Unnamed, traversing now this darkling plane
called school. Fey, fickle, Royalty arcane,
Bequeathed with charm and crowned with mystic runes,
Their sorcerous hold upon the madding crowd
Points social scepter, friend or foe to choose.
Those Named hold sway: I do hereby refuse
To be so owned; stand rowan-straight, unbowed.
Swift, fleeting, “Shadow” is my sobriquet.
Invisible. To none allegiance owed,
My scholarship I practice, moments seize.
Small magics my cold iron will displays,
Four years I serve. I pace this treacherous road,
My eyes, now disenchanted, my soul free.
Poetry Friday is hosted at A Wrung Sponge, where you will find myriad other lovely bits of poetry, though nothing like this original linkage of royalty. Happy Poetry Friday, and thank-you, Poetry Princesses, for lending me your shields.
Tanita, I love this. And what a gorgeous explanation of our Poetry Princess nickname!
Small magics my cold iron will displays,
Four years I serve. I pace this treacherous road,
You so completely captured high school for me, not because of school itself, but that time of my life. It was a sentence I served with “cold iron will,” just waiting to start my real life.
I love the fantasy language of your sonnet, too. It works SO well.

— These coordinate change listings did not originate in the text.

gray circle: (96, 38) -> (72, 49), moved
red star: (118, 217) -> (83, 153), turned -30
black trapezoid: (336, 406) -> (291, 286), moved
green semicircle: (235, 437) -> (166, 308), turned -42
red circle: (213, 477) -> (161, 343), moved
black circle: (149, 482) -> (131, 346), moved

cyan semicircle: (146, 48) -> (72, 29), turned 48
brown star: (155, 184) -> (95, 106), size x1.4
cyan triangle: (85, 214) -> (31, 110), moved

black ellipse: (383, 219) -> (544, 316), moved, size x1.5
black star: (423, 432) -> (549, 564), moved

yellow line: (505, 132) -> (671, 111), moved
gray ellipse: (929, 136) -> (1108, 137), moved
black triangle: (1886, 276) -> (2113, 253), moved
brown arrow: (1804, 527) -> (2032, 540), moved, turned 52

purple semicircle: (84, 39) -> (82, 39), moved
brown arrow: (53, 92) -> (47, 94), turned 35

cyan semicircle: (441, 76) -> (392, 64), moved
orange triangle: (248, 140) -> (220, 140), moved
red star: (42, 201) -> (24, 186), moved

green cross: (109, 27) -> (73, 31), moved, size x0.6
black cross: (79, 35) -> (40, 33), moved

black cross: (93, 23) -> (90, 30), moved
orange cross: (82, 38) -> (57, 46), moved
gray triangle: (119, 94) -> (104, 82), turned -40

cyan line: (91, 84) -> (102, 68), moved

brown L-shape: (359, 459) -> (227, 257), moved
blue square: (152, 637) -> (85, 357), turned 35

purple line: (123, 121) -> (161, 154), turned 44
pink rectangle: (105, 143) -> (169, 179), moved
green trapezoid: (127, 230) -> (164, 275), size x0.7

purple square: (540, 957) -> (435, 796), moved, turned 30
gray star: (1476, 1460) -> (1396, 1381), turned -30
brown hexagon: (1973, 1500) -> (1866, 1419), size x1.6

I hope you already know how battle-worthy your sonnet is, but I’ll say it again: your language is divine and mighty.
For me, what hits home is:
Unnamed, traversing now this darkling plane
called school.
I suppose most high school students feel unnamed, or at least I did. I see those battles so clearly in your sonnet.
I am off to grade papers with your words in mind. I will display my cold iron will and “stand rowan-straight, unbowed” (particularly when they argue about grades).
Well done fellow princess!
“Those Named hold sway: I do hereby refuse
To be so owned; stand rowan-straight, unbowed.”
The part of me that remains in high school says, amen!
I like the explanation of the princesses, too. You all produced some amazing poetry.
I do hereby refuse
To be so owned; stand rowan-straight, unbowed.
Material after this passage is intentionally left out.